One day after the addition of three-time Rolex 24 At Daytona winner Joao Barbosa to the Classic Daytona entry list, Taylor was confirmed as a co-driver of the 1974 No. 88 Spirit of Calgary Greenwood Corvette. Taylor will share the French-based 8-liter Corvette with co-drivers Jean Bernard Bouvet and Jim Pla.
"I have been a huge fan of HSR for years now, and I'm a big fan of the history of sports car racing, obviously, growing up with my Dad," Taylor said. "I have seen pictures and videos of him racing Porsche 962s and everything else he drove over the years. We used to come to this event the past couple of years and just walk the paddock, look at the cars and go watch in the corners."
Taylor has raced for his father's Wayne Taylor Racing team for the last six years, recently wrapping up the 2018 IMSA season with a victory at Petit Le Mans in the No. 10 Konica Minolta Cadillac DPi-V.R.
He has winning experience in Corvettes too and captured his first of two Prototype Championships in 2013 with Max Angelelli in his father's Corvette Daytona Prototype.
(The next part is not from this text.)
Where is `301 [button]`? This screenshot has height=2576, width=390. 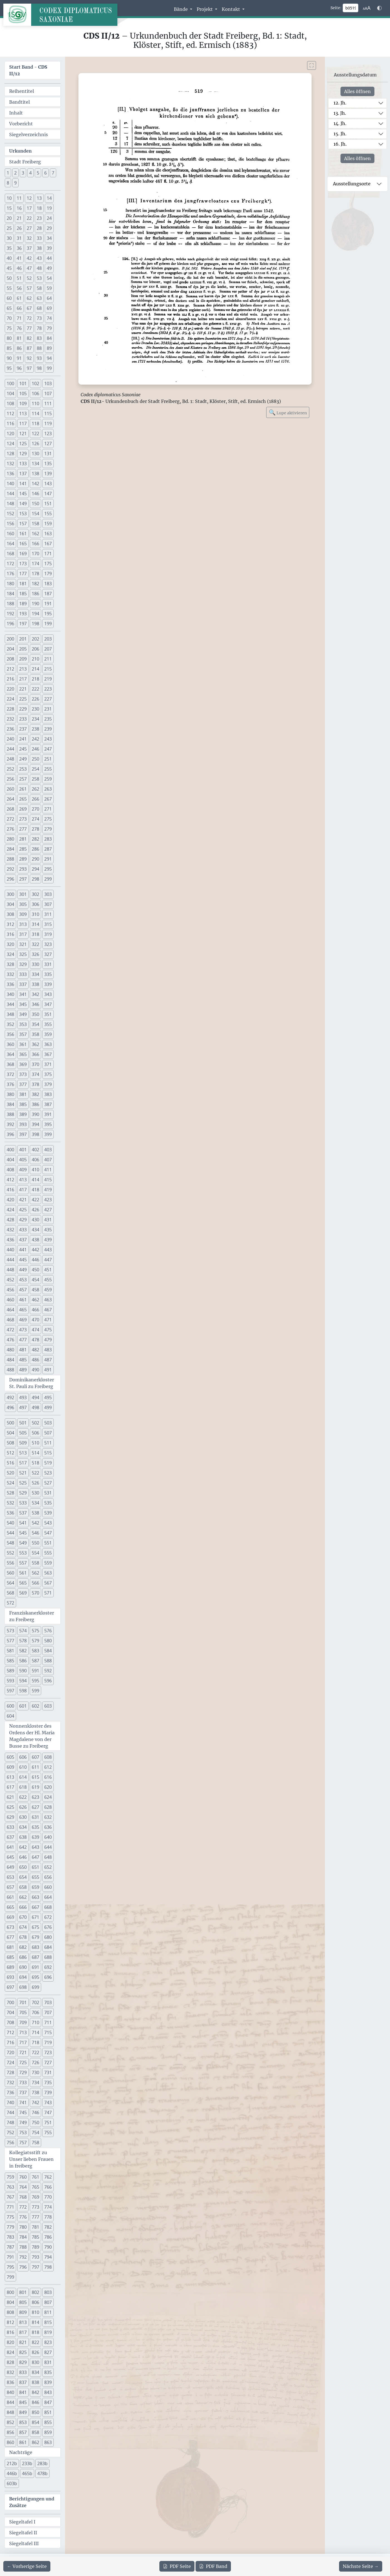
301 [button] is located at coordinates (23, 894).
Two years later, Taylor co-drove to victory in the GTE-Pro class with Team Corvette at the 24 Hours of Le Mans.
"I reached out to (HSR President) David Hinton this year and he was able to get me in the Greenwood Corvette, which is awesome," Taylor said. "I am obviously an American driver and have a lot of history with Corvette, from racing at Le Mans with them and here in the States. It's cool to get in that car with them, we will get some laps in tomorrow and have a good weekend."
Taylor will join fellow IMSA Prototype Champion Barbosa and sports car racing legends Jochen Mass and Dieter Quester in a featured driver panel Friday at 11:30 a.m. EST in the Daytona International Speedway driver meeting room. An HSR Classic Daytona tradition, the 30-minute interview and Q&A session is free of charge to all credentialed personnel and race weekend ticket holders.
Three different drivers earned victories Thursday in the eight-lap Sasco Sports International/American Challenge sprint, the first of several featured support races leading up to the start of the HSR Classic Daytona 24-hour race Saturday at 1 p.m. EST.
Oliver Bryant scored overall and American-class honors in his 1965 No. 69 Mustang 2+2 in the Sasco Sports race. He shared the overall podium with the 1966 No. 06 Corvette Grand Sport roadster of debuting Daytona driver Walo Bertschinger and third-place finisher Mike Banz in his Heritage Motorsports 1974 No. 13 Porsche 911 RSR.
In addition to the overall podium showing, Banz won the Porsche class and led a string of the Stuttgart sports cars across the line to complete the top five. Yves Scemama finished fourth overall and second among the Porsche contingent in his No. 52 1974 Porsche 911 RSR from Heritage Motorsports while Jack Beck was fifth overall and a close third behind Scemama in his Beck's European No. 59 1972 Porsche 914/6.
Adam Lindeman joined Bryant and Bertschinger on the American class podium with a third-place showing in his 1966 No. 704 Shelby GT350 that was also a sixth-place overall finish.
The Sasco Sports race International class was an all-BMW affair with the class victory going to Robert Albino in his Hudson Historics 1999 BMW Z3 Coupe. Aaron Nash was second in his 1997 No. 83 BMW M3 from Crucial Motorsports. David Russell completed the top three in the Heritage Motorsports 1973 No. 42 BMW CSL owned by Dick York.